Короли серости

22
18
20
22
24
26
28
30

Эймс хотел было возразить, но вдруг всё понял. Вик сказал ему что-то, что полковник не столько услышал, сколько почувствовал.

Он представил ничто: словно бездонный колодец, в который бросают мертвецов. Колодец без начала и конца. Он существовал никогда и нигде. Эймс закричал — и тьма проникла внутрь. Его крик потонул в сонме других. В стонах, мольбах, сладострастных вздохах, плаче. Он перестал существовать как отдельное целое. Он стал всем.

Он стал ничем.

Его сознание, воспоминания и мысли стали общим достоянием, просто частью потока, который волнами расходился по всему тому, что нельзя было назвать пространством. Целую вечность того, что не было временем, полковник не существовал. Он бы отдал всё, чтобы обрести хоть какую-нибудь форму — тогда бы он почувствовал обыкновенную боль. Страшную, невыносимую, разрывающую всё нутро агонию. Но ту, которую можно было удержать внутри, а не течь по её волнам, переливаться и понимать, что тебя никогда не было. Что ты пришёл из ниоткуда, в никуда вернёшься снова.

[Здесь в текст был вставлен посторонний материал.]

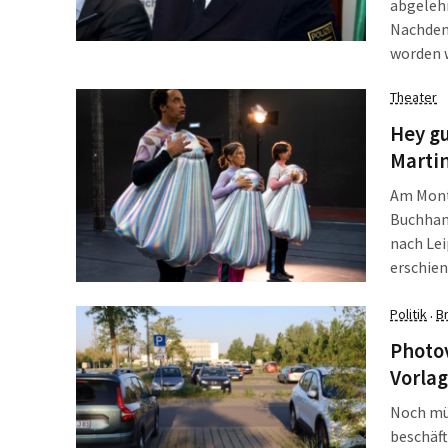
abgelehn
Nachdem
worden 
was am M
Theater
hinaus w
Hey gu
Martin
Am Mont
Buchhand
nach Lei
erschien
dem sie 
Überras
Politik
B
·
Photo
Vorlag
Noch müs
beschäft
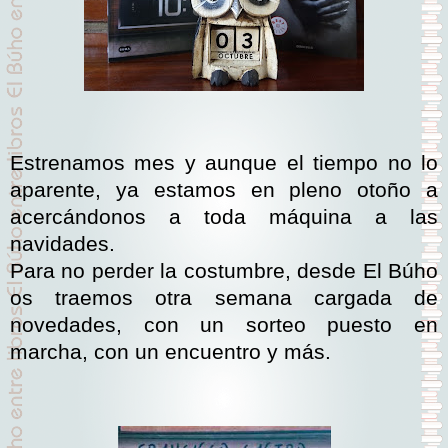
Estrenamos mes y aunque el tiempo no lo
aparente, ya estamos en pleno otoño a
acercándonos a toda máquina a las
navidades.
Para no perder la costumbre, desde El Búho
os traemos otra semana cargada de
novedades, con un sorteo puesto en
marcha, con un encuentro y más.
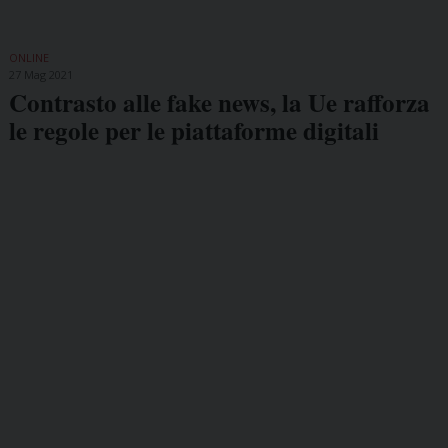
ONLINE
27 Mag 2021
Contrasto alle fake news, la Ue rafforza
le regole per le piattaforme digitali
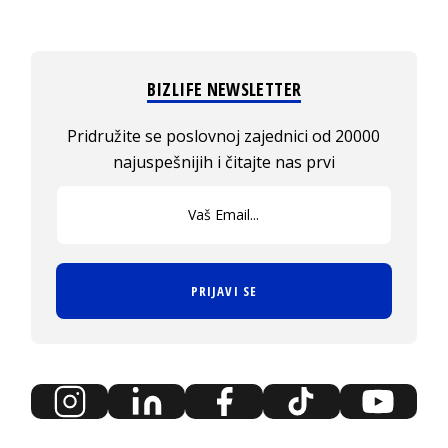
BIZLIFE NEWSLETTER
Pridružite se poslovnoj zajednici od 20000
najuspešnijih i čitajte nas prvi
PRIJAVI SE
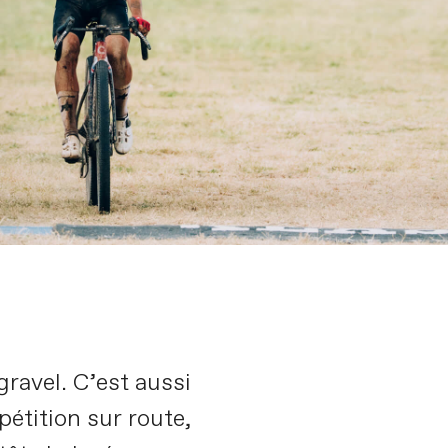
ravel. C’est aussi
pétition sur route,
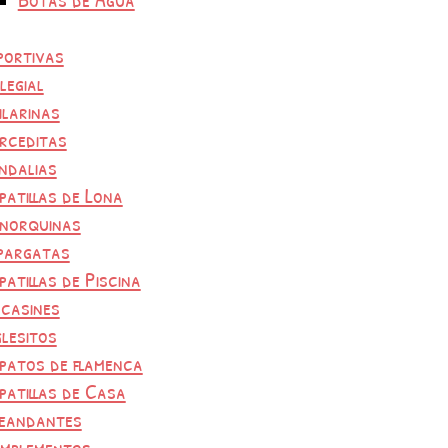
portivas
legial
ilarinas
rceditas
ndalias
patillas de Lona
norquinas
pargatas
patillas de Piscina
casines
glesitos
patos de flamenca
patillas de Casa
eandantes
mplementos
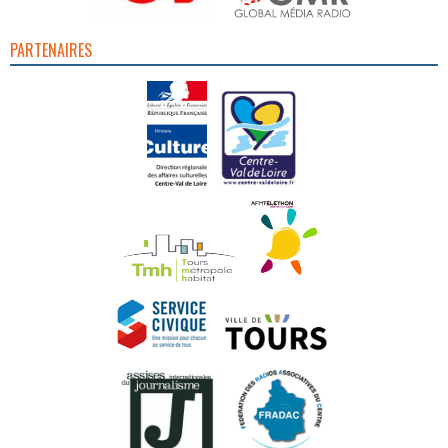
PARTENAIRES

Каждой частичкой своего несуществования, однако, он чувствовал шевеление. Бесконечно малые всполохи энергии, настолько мизерные, что они не значили совершенно ничего. Словно мускул, напрягающийся до того, как сознание отдавало команду телу двинуться.

Всполохи жизни. Там, внизу. Вверху, слева и справа. Везде и нигде.

Если он был тьмой, то эти частички были не светом. Нет. Всего лишь серостью.

— Как можно забыть то, чего не произошло? — спросил Виктор. Полковник не знал ответа. Он продолжал быть ничем.

Вот, значит, как всё было. Это ждало их всех. Это предшествовало им.

Не конец света. У того, у чего не было начала, не было и конца. Это было просто отклонением. Настолько мизерным для вечности, что изменений для неё будто не существовало. Но полковник, всем существом, всей частью того, чем он стал на этот бесконечный миг, ощутил, что этому нечто не всё равно. Даже если это всего лишь искорка давно угасшего пламени, ему-ей-им хотелось стать такой искоркой.

Небытие хотело жить. Но закон диктовал, что сама жизнь всего лишь каприз несуществования.

И однажды, в него всё вернётся. И этого не остановить.

Полковник открыл глаза, чувствуя, как дрожит всё тело. Он посмотрел на ноги: его штанины были мокрые от мочи. Он посмотрел на Виктора. Тьма из его глаз исчезла.

Эймс почувствовал, как из его груди вырывается вздох невероятного облегчения. То, что он почувствовал сейчас — точнее, не почувствовал, — стало для него самым тяжким испытанием в его долгой жизни.

— Ещё раз я так не выдержу, — сказал он Виктору. Парень кивнул с пониманием.

— Я тоже не смог.

— Так вот, значит, как? — горько вопросил полковник. — Наши дети? И дети наших детей? Всё это бесполезно, да? Все мы там окажемся?

Виктор кивнул.

— И это никак не остановить?

Виктор снова кивнул. Эймсу лишь оставалось схватиться за голову. Первой его мыслью было засунуть ствол пистолета в рот и вышибить себе мозги.